L'émeute dans la nation

2006 textes seuls


Éditorial - Même si on tente de garder artificiellement en vie la mobilisation contre le CPE, le contrat de première embauche, il est clair que cet affrontement est maintenant terminé. Après un mois de grève, de manifestations et de casse, la lutte se solde par la capitulation de l'État français. Et par la victoire sans équivoque- une autre!- du plus immuable des statu quo.
Le projet de loi sur l'accès des jeunes au travail a, on le sait, été adopté sans l'être. Maintenu mais amendé. En clair: roulé en boule, jeté et piétiné.
Vu de loin, ce tableau pourrait ne provoquer qu'un sourire en coin. Car tous, à commencer par les Français eux-mêmes, voient bien cette France qui tombe, selon le titre du brillant ouvrage de Nicolas Baverez. Mais que peut-on y faire? Comme le proclame comiquement Robert Lepage dans Le Projet Andersen (qui, soit dit en passant, occupera dès demain la scène du TNM): " Que voulez-vous, nous sommes en France! "
Mais il vaut mieux réprimer tout sourire.
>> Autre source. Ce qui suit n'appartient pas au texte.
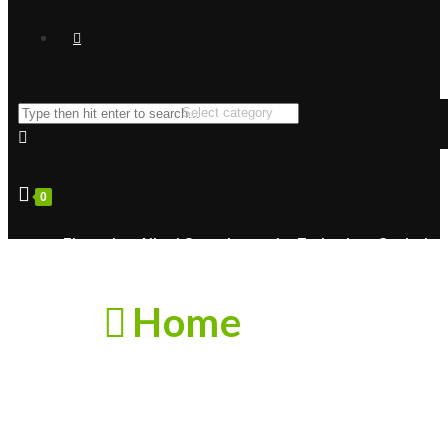
0
Zhongshan Aikesi Optoelectronics Technology Co., Ltd.
Home
About Us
Parce que, comme nous l'avons souvent noté ici, les anesthésiants qui ont petit à petit plongé la France en état de rigidité cadavérique sont aussi administrés à forte dose à la société québécoise.
Par exemple, comment ne pas voir sans perplexité un gouvernement de centre droite, celui de Dominique de Villepin, se révéler incapable de gouverner?
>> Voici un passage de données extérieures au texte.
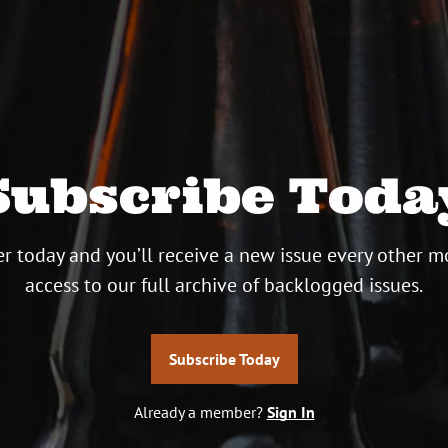
Subscribe Toda
r today and you’ll receive a new issue every other m
access to our full archive of backlogged issues.
Subscribe Today
Already a member?
Sign In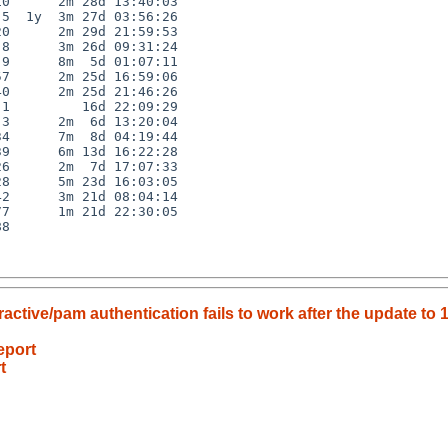
0      2m 28d 13:40:03

5  1y  3m 27d 03:56:26

0      2m 29d 21:59:53

8      3m 26d 09:31:24

9      8m  5d 01:07:11

7      2m 25d 16:59:06

0      2m 25d 21:46:26

1         16d 22:09:29

3      2m  6d 13:20:04

4      7m  8d 04:19:44

9      6m 13d 16:22:28

6      2m  7d 17:07:33

8      5m 23d 16:03:05

2      3m 21d 08:04:14

7      1m 21d 22:30:05

8

tive/pam authentication fails to work after the update to 1
eport
t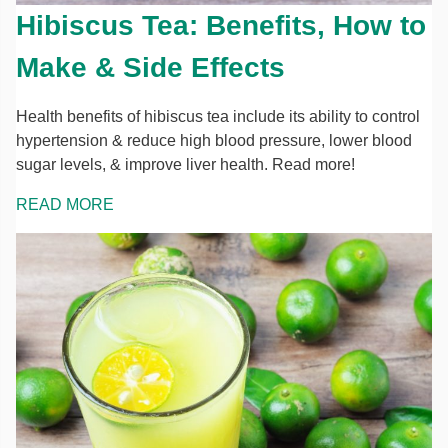
Hibiscus Tea: Benefits, How to
Make & Side Effects
Health benefits of hibiscus tea include its ability to control
hypertension & reduce high blood pressure, lower blood
sugar levels, & improve liver health. Read more!
READ MORE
Et ce, sans doute en raison de sa propre maladresse- ça ne nous rappelle pas quelque chose?
Mais surtout en raison de l'opposition acharnée de ce puissant équipage constitué par les égoïsmes collectifs, les intérêts corporatistes, les utopies radieuses (sous les pavés, la plage!), la politique politicienne, la victimologie institutionnelle, l'aveuglement volontaire... de tout cet équipage, bref, sans relâche occupé à scier la branche de la prospérité sur laquelle l'ogre étatique est assis, et qui préférerait voir la société mourir plutôt que bouger.
Une image vaut mille mots, paraît-il.
Contemplons celle de ces étudiants et syndicalistes qui, jeudi, ont bloqué l'entrée des usines Airbus, à Toulouse, où sont acheminées pour montage les pièces du A-380, symbole volant de la connaissance de pointe, de l'emploi de qualité, de la prospérité et de la modernité...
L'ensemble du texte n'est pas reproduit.